Embracing the idea of individuality in Addiction Treatment
As a child, most of us were given a choice of a variety of toys to play with. Some just for play, others to help us develop certain skills. They would help us develop our hand-eye coordination, our understanding of colors and numbers, and even a basic working understanding of shapes. As we grew older, those early teachings were expanded upon in school and maybe even through family members. Our foundations were laid and built upon with more information. (Follow me here as I make this connection…)

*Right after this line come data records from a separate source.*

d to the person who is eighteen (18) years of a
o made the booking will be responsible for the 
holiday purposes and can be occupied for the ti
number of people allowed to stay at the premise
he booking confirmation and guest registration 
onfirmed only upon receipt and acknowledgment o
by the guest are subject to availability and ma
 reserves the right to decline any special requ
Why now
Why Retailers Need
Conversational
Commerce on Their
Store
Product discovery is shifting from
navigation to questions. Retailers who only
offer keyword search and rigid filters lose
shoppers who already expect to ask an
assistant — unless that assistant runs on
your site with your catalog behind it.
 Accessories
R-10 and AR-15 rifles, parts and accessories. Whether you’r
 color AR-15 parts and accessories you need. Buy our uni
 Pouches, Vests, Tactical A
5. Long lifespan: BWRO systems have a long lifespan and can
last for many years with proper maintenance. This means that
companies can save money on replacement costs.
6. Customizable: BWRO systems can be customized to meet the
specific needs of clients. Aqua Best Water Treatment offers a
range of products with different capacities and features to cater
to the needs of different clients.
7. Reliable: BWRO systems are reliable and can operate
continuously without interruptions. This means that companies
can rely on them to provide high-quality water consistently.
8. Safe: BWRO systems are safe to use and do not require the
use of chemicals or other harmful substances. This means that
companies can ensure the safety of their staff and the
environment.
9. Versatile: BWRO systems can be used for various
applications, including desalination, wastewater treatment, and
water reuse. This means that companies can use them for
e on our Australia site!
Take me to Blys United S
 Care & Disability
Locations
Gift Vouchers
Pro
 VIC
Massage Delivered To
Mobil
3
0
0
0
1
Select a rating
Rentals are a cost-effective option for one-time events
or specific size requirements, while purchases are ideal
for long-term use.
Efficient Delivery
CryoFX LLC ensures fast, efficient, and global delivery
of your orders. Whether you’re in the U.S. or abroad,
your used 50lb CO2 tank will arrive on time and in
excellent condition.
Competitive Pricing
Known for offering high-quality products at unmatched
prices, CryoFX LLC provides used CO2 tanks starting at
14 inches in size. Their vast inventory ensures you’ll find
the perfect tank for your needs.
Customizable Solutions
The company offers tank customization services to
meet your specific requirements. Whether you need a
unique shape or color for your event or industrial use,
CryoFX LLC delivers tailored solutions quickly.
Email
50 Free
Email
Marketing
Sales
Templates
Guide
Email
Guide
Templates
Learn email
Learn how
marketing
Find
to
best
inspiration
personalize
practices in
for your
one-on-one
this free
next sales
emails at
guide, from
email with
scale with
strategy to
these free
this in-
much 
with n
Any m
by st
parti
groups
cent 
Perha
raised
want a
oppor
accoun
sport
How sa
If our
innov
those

One of those early teachings was about shapes. Simply put, we learned that the square blocks, no matter how hard we tried to make them fit, would not fit in the round holes. To delve a bit deeper, we also learned (although we didn’t realize at the time) that there were circles, and rectangles, and stars as well. Other shapes, all different and unique. (ok, ok, I will land the plane)

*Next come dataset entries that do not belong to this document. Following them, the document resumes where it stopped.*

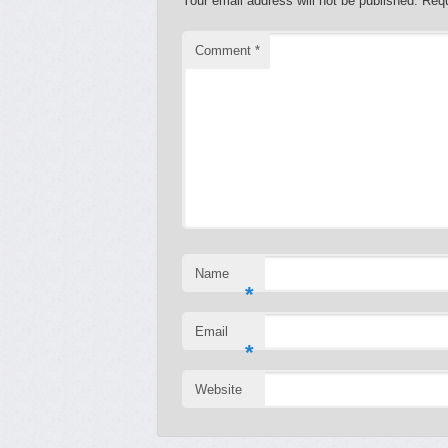
Your email address will not be published.
Requ
Comment
*
Name
*
Email
*
Website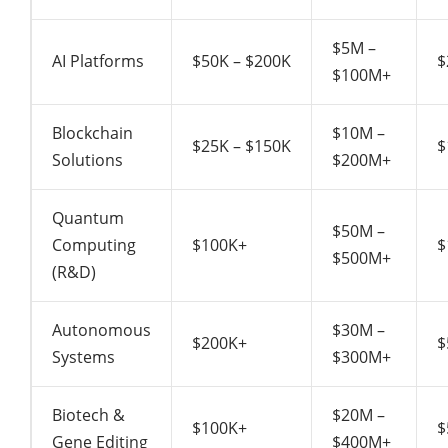
$5M –
AI Platforms
$50K – $200K
$
$100M+
Blockchain
$10M –
$25K – $150K
$
Solutions
$200M+
Quantum
$50M –
Computing
$100K+
$
$500M+
(R&D)
Autonomous
$30M –
$200K+
$
Systems
$300M+
Biotech &
$20M –
$100K+
$
Gene Editing
$400M+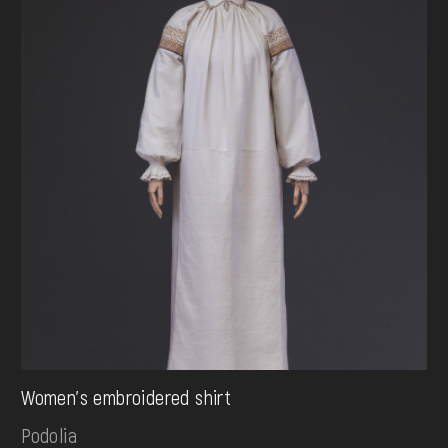
Women's embroidered shirt
Podolia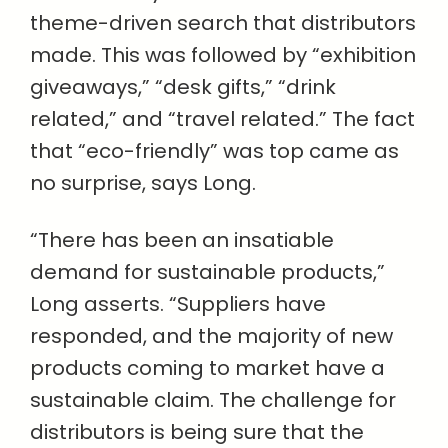
theme-driven search that distributors
made. This was followed by “exhibition
giveaways,” “desk gifts,” “drink
related,” and “travel related.” The fact
that “eco-friendly” was top came as
no surprise, says Long.
“There has been an insatiable
demand for sustainable products,”
Long asserts. “Suppliers have
responded, and the majority of new
products coming to market have a
sustainable claim. The challenge for
distributors is being sure that the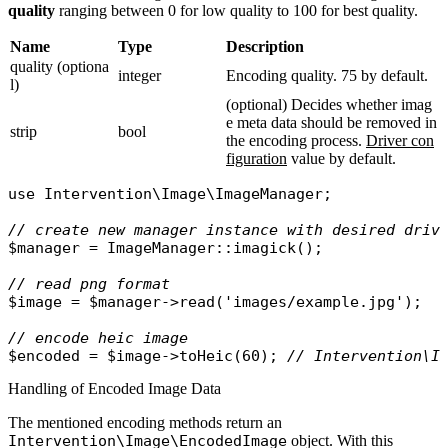
quality
ranging between 0 for low quality to 100 for best quality.
Name
Type
Description
quality (optiona
integer
Encoding quality. 75 by default.
l)
(optional) Decides whether imag
e meta data should be removed in
strip
bool
the encoding process.
Driver con
figuration
value by default.
use
Intervention\Image\ImageManager
;

// create new manager instance with desired driv
$manager
 = 
ImageManager
::
imagick
();

// read png format
$image
 = 
$manager
->
read
(
'images/example.jpg'
);

// encode heic image
$encoded
 = 
$image
->
toHeic
(60); 
// Intervention\I
Handling of Encoded Image Data
The mentioned encoding methods return an
Intervention\Image\EncodedImage
object. With this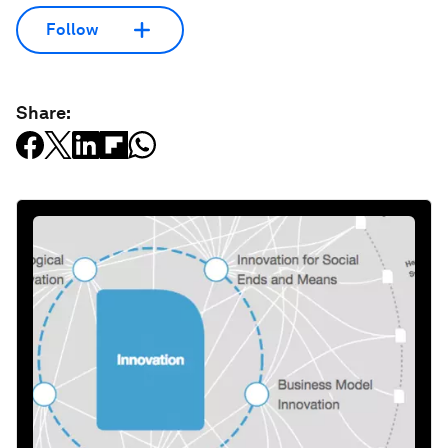
Follow
Share: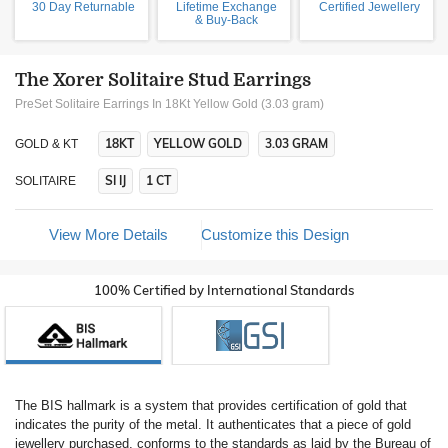
30 Day Returnable
Lifetime Exchange
Certified Jewellery
& Buy-Back
The Xorer Solitaire Stud Earrings
PreSet Solitaire Earrings In 18Kt Yellow Gold (3.03 gram)
18KT
YELLOW GOLD
3.03 GRAM
GOLD & KT
SI IJ
1 CT
SOLITAIRE
View More Details
Customize this Design
100% Certified by International Standards
The BIS hallmark is a system that provides certification of gold that
indicates the purity of the metal. It authenticates that a piece of gold
jewellery purchased, conforms to the standards as laid by the Bureau of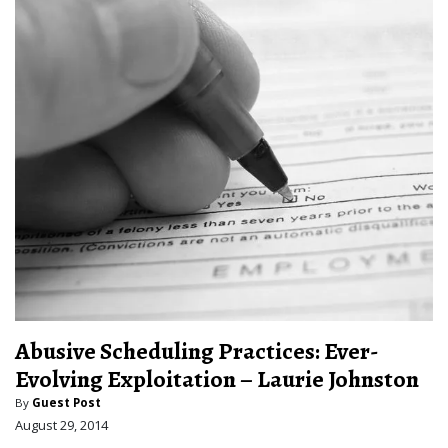
Abusive Scheduling Practices: Ever-
Evolving Exploitation – Laurie Johnston
By
Guest Post
August 29, 2014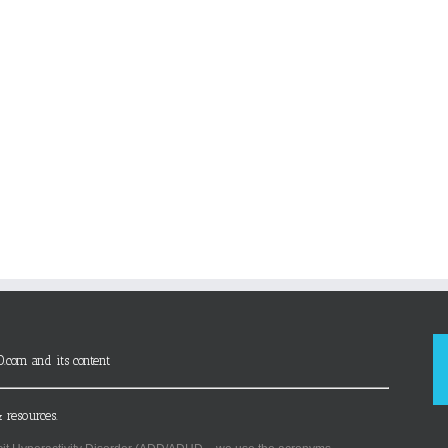
D.com and its content
 resources.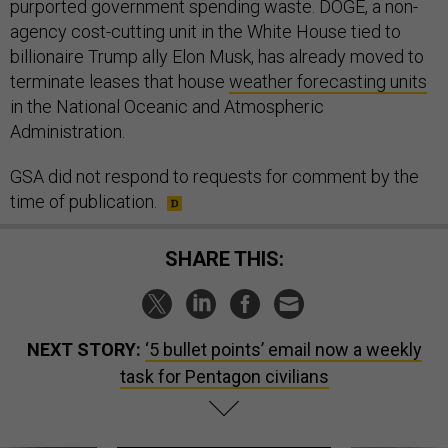
purported government spending waste. DOGE, a non-
agency cost-cutting unit in the White House tied to
billionaire Trump ally Elon Musk, has already moved to
terminate leases that house
weather forecasting units
in the National Oceanic and Atmospheric
Administration.
GSA did not respond to requests for comment by the
time of publication.
SHARE THIS:
NEXT STORY:
‘5 bullet points’ email now a weekly
task for Pentagon civilians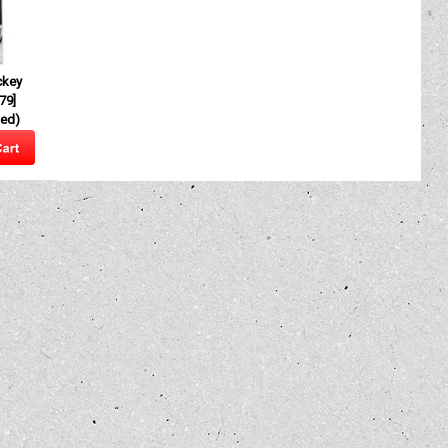
ckey
79
]
ded)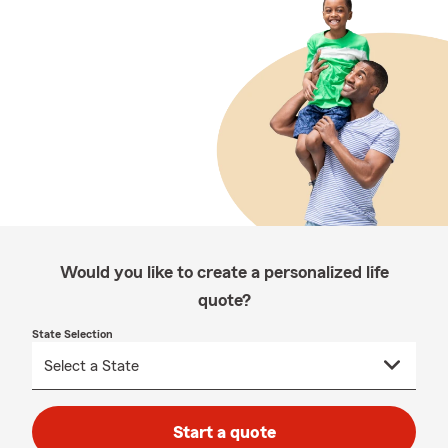
Would you like to create a personalized life
quote?
State Selection
Start a quote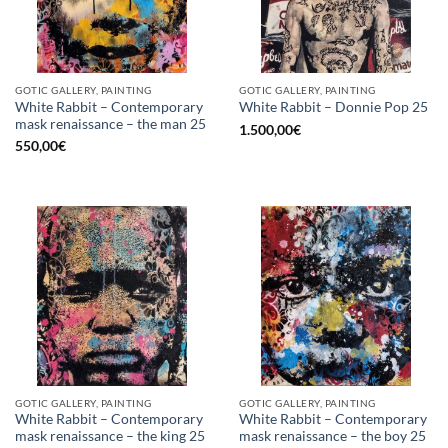
GOTIC GALLERY, PAINTING
GOTIC GALLERY, PAINTING
White Rabbit – Contemporary
White Rabbit – Donnie Pop 25
mask renaissance – the man 25
1.500,00
€
550,00
€
GOTIC GALLERY, PAINTING
GOTIC GALLERY, PAINTING
White Rabbit – Contemporary
White Rabbit – Contemporary
mask renaissance – the king 25
mask renaissance – the boy 25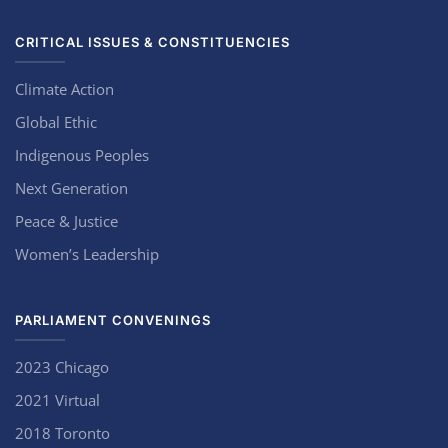
CRITICAL ISSUES & CONSTITUENCIES
Climate Action
Global Ethic
Indigenous Peoples
Next Generation
Peace & Justice
Women’s Leadership
PARLIAMENT CONVENINGS
2023 Chicago
2021 Virtual
2018 Toronto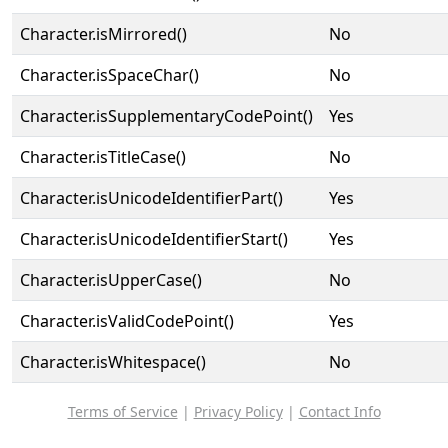
Character.isMirrored()
No
Character.isSpaceChar()
No
Character.isSupplementaryCodePoint()
Yes
Character.isTitleCase()
No
Character.isUnicodeIdentifierPart()
Yes
Character.isUnicodeIdentifierStart()
Yes
Character.isUpperCase()
No
Character.isValidCodePoint()
Yes
Character.isWhitespace()
No
Terms of Service
|
Privacy Policy
|
Contact Info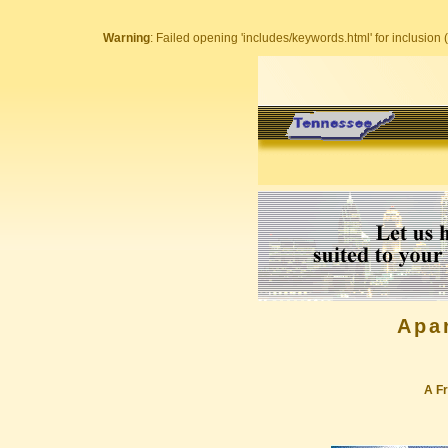
Warning
: Failed opening 'includes/keywords.html' for inclusion (
Apa
A Fr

Fast forward to adulthood. Currently our country is faced with battling the worst drug epidemic the world has ever seen. Too many lives are lost every day to the evils of addiction. Lives are lost, families are destroyed. The “just say no” campaigns and the “war against drugs” have proven to be simply not enough. Treatment for addiction, if we really think and look at it, has not really evolved all that much. Six or seven decades ago, two men started a group which would be later known and generally accepted as the standard for successfully treating alcoholism and drug addiction. Twelve-step programs were born. Then came the therapeutic communities, which the Eagles sang about in “Hotel California” (research it, it’s true). Oversimplifying a bit, there were a few other theories that came out until a few years ago, we as a country thought we arrived at THE answer. Fueled by many things, including the prevalence of addiction, the reduction in stigma, and even the financial needs of big pharma and commercial insurance, addiction was now a Disease. This was HUGE. We, as a society, felt as if we have made headway, and we did.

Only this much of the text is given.